Answer by Javier on 21 Sep 2012
Edited by Javier on 21 Sep 2012

Hello Babak

Ok big issue here but not impossible. The following procedure works in Matlab R2012a.

Step 1

Import 3 files: One will be Rxn (7 columns), File1 and other called "Var1" will be column 5 of Rxn. When you import this to Matlab you will have string information not data. Because the information is in Excel (for example) use the function num2str in the import process.

Step 2

Now, for each string in File1, we begging the search in Var1. This will work for the search of the first string in File1.

for i=1:1170

R(i,1)=sum(find(A(i,:)==File1(1,:)),2);

end

How R works. For 2.11.7.8 we have 8 characters. Then, if R= 36 all the string match and we find what we are looking for. If you remove the sum, an error will appear. At the end I provide a code that you can check. If the number of characters change, establish a condition in Step 3 according to string data search.

Step 3

R is column vector. Find in R the value 36. Remember, 2.11.7.8 we have 8 characters, and the sum of 1 to 8 is 36.

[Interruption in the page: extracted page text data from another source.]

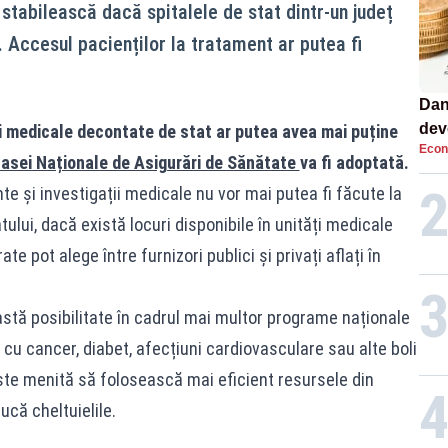
 stabilească dacă spitalele de stat dintr-un județ
. Accesul pacienților la tratament ar putea fi
Dan
dev
ii medicale decontate de stat ar putea avea mai puține
Econ
viit
asei Naționale de Asigurări de Sănătate
va fi adoptată.
te și investigații medicale nu vor mai putea fi făcute la
atului, dacă există locuri disponibile în unități medicale
te pot alege între furnizori publici și privați aflați în
stă posibilitate în cadrul mai multor programe naționale
 cu cancer, diabet, afecțiuni cardiovasculare sau alte boli
este menită să folosească mai eficient resursele din
ucă cheltuielile.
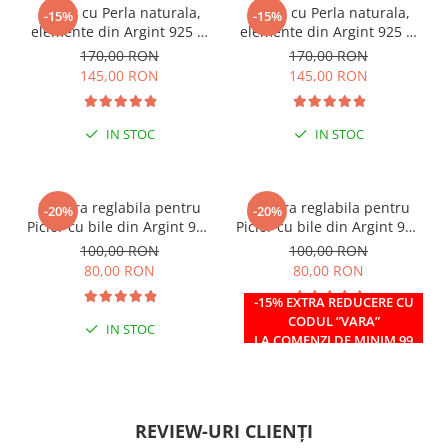
Colier cu Perla naturala,
Colier cu Perla naturala,
-15%
-15%
elemente din Argint 925 si
elemente din Argint 925 si
margele Miyuki, multicolor
margele Miyuki, verde/kiwi
170,00 RON
170,00 RON
145,00 RON
145,00 RON
IN STOC
IN STOC
Bratara reglabila pentru
Bratara reglabila pentru
-20%
-20%
Picior cu bile din Argint 925
Picior cu bile din Argint 925
si margele Miyuki rosii
si margele Miyuki verzi
100,00 RON
100,00 RON
80,00 RON
80,00 RON
-15% EXTRA REDUCERE CU
CODUL ”VARA”
IN STOC
IN STOC
LA COMENZI DE MINIM 99
RON
REVIEW-URI CLIENȚI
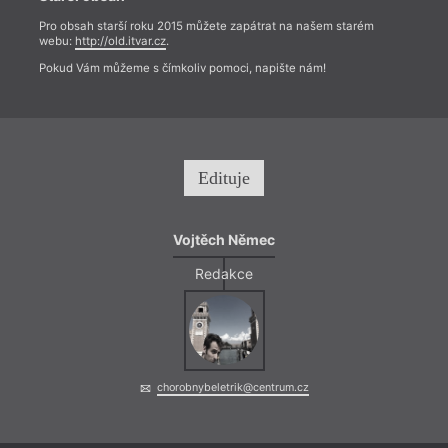
Pro obsah starší roku 2015 můžete zapátrat na našem starém
webu:
http://old.itvar.cz
.
Pokud Vám můžeme s čímkoliv pomoci, napište nám!
Edituje
Vojtěch Němec
Redakce
chorobnybeletrik@centrum.cz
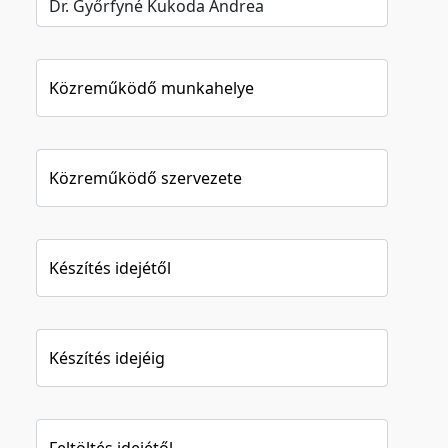
Közreműködő munkahelye
Közreműködő szervezete
Készítés idejétől
Készítés idejéig
Feltöltés idejétől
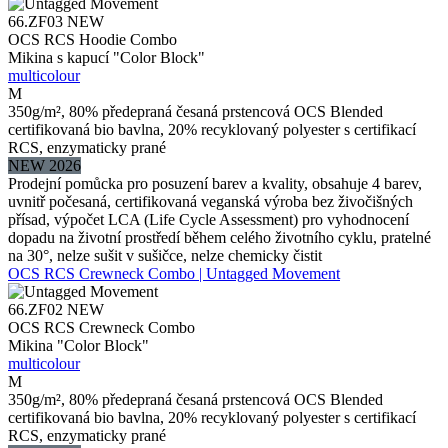
66.ZF03
NEW
OCS RCS Hoodie Combo
Mikina s kapucí "Color Block"
multicolour
M
350g/m², 80% předepraná česaná prstencová OCS Blended
certifikovaná bio bavlna, 20% recyklovaný polyester s certifikací
RCS, enzymaticky prané
NEW 2026
Prodejní pomůcka pro posuzení barev a kvality, obsahuje 4 barev,
uvnitř počesaná, certifikovaná veganská výroba bez živočišných
přísad, výpočet LCA (Life Cycle Assessment) pro vyhodnocení
dopadu na životní prostředí během celého životního cyklu, pratelné
na 30°, nelze sušit v sušičce, nelze chemicky čistit
OCS RCS Crewneck Combo | Untagged Movement
66.ZF02
NEW
OCS RCS Crewneck Combo
Mikina "Color Block"
multicolour
M
350g/m², 80% předepraná česaná prstencová OCS Blended
certifikovaná bio bavlna, 20% recyklovaný polyester s certifikací
RCS, enzymaticky prané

RR=find(R==36) %Now you have the rows

Step 4

New matrix and copy process

for i=1:size(RR,1)

` Newm(i,:)=Rxn(RR(i,1),:)`

end

Code

%Step 1 Search a value (A(1,:)). This is the first value in A. It could be the first element of File1

a=randn(100,4);

A=[num2str(abs(round(a(:,1)))),repmat('.11.',100,1),num2str(abs(round(a(:,2))))];

B=[num2str(abs(round(a(:,3)))),repmat('.11.',100,1),num2str(abs(round(a(:,4))))];

%My Rxn matrix (2 columns A,B)

Rxn=[A,B];

Var1=A; %search in this column

File1=A(1,:) %search this data

%Step 2

for i=1:size(Rxn,1)

R(i,1)=sum(find(Var1(i,:)==File1(1,:)),2);

end

%Step 3

RR=find(R==21) %Data are like 1.11.1, 6 characters and sum(1 to 6)=21

%Step 4

for i=1:size(RR,1)

` Newm(i,:)=Rxn(RR(i,1),:)`

end

Feel free to make a comment and verify that the code supplied works before comment.

Regards

Javier